Bei diesem Sextrend gibt es jede Menge Buchstaben und zwei Varianten: CFNM und CMNF. In beiden Fällen geht es darum, dass einer von beiden beim Sex angezogen bleibt, während der andere nackt ist. Was einen spontan an Socken beim Sex denken und wenig erotische Gedanken aufkommen lässt, kann durchaus spannend sein.

Eigentlich ist es ganz simpel: CFNM steht für Clothed Female, Naked Male (auf Deutsch: Bekleidete Frau, nackter Mann).

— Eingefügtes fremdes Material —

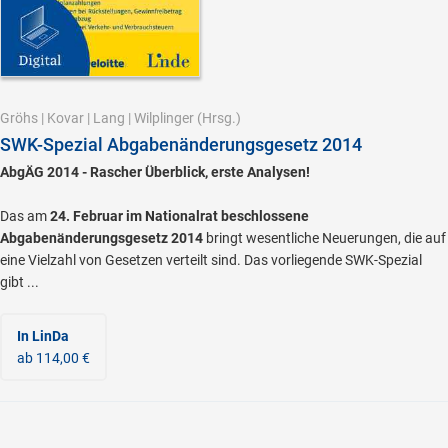
Gröhs
|
Kovar
|
Lang
|
Wilplinger
(Hrsg.)
SWK-Spezial Abgabenänderungsgesetz 2014
AbgÄG 2014 - Rascher Überblick, erste Analysen!
Das am
24. Februar im Nationalrat beschlossene
Abgabenänderungsgesetz 2014
bringt wesentliche Neuerungen, die auf
eine Vielzahl von Gesetzen verteilt sind. Das vorliegende SWK-Spezial
gibt ...
In LinDa
ab 114,00 €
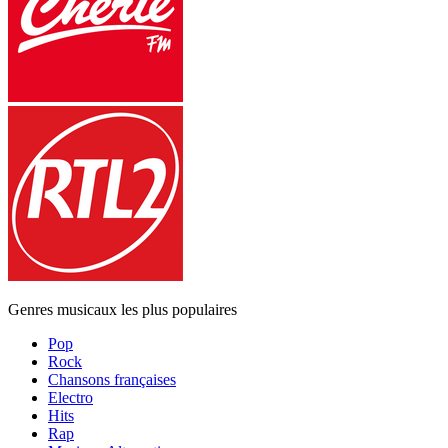
Genres musicaux les plus populaires
Pop
Rock
Chansons françaises
Electro
Hits
Rap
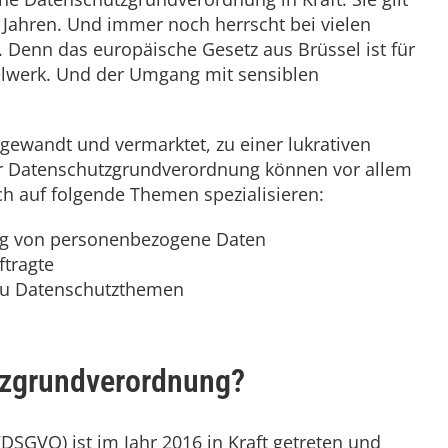
ei Jahren. Und immer noch herrscht bei vielen
 Denn das europäische Gesetz aus Brüssel ist für
gelwerk. Und der Umgang mit sensiblen
ngewandt und vermarktet, zu einer lukrativen
r Datenschutzgrundverordnung können vor allem
ch auf folgende Themen spezialisieren:
g von personenbezogene Daten
ftragte
zu Datenschutzthemen
tzgrundverordnung?
SGVO) ist im Jahr 2016 in Kraft getreten und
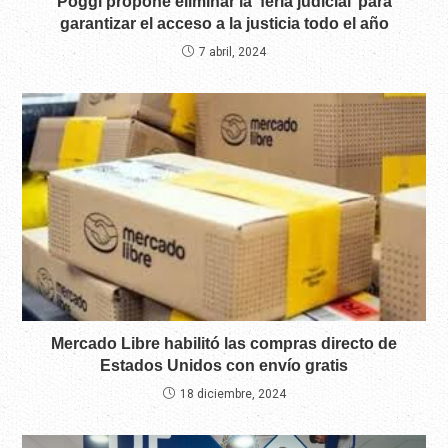
Poggi propone eliminar la ‘feria judicial’ para
garantizar el acceso a la justicia todo el año
7 abril, 2024
Mercado Libre habilitó las compras directo de
Estados Unidos con envío gratis
18 diciembre, 2024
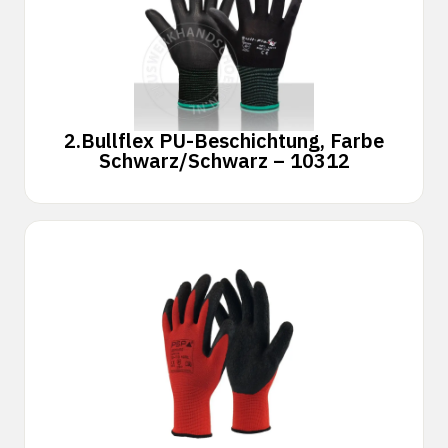
2.
Bullflex PU-Beschichtung, Farbe
Schwarz/Schwarz – 10312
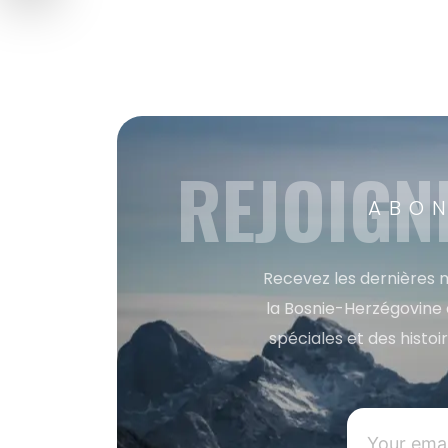
REJOIGN
ABON
Recevez les dernières m
la Bosnie-Herzégovine 
spéciales et des histoi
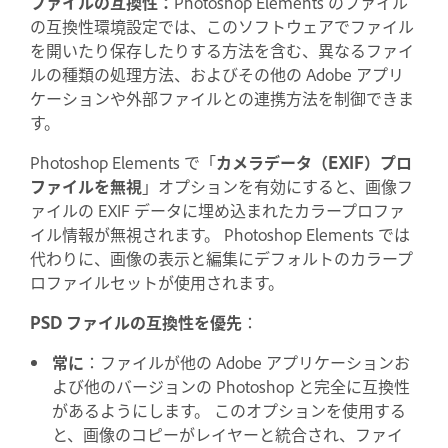
ファイルの互換性：
Photoshop Elements のファイル
の互換性環境設定では、このソフトウェアでファイル
を開いたり保存したりする方法を含む、異なるファイ
ルの種類の処理方法、およびその他の Adobe アプリ
ケーションや外部ファイルとの連携方法を制御できま
す。
Photoshop Elements で「
カメラデータ（EXIF）プロ
ファイルを無視
」オプションを有効にすると、画像フ
ァイルの EXIF データに埋め込まれたカラープロファ
イル情報が無視されます。 Photoshop Elements では
代わりに、画像の表示と編集にデフォルトのカラープ
ロファイル
セットが使用されます。
PSD ファイルの互換性を優先
：
常に
：ファイルが他の Adobe アプリケーションお
よび他のバージョンの Photoshop と完全に互換性
があるようにします。 このオプションを使用する
と、画像のコピーがレイヤーと統合され、ファイ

CMNF für den umgekehrten Fall: Clothed Male, Naked Female (also Bekleideter Mann, nackte Frau).

Sextrend aus der Fetisch-Szene

Natürlich geht es hierbei nicht einfach nur darum, dass einer Klamotten trägt und der andere nicht. In dem Fall hätte man zu Recht ein Fragezeichen im Gesicht, wie genau die beiden denn nun Sex haben wollen und warum man Sex in Klamotten ohne Hautkontakt und den optischen Schmaus toll finden soll.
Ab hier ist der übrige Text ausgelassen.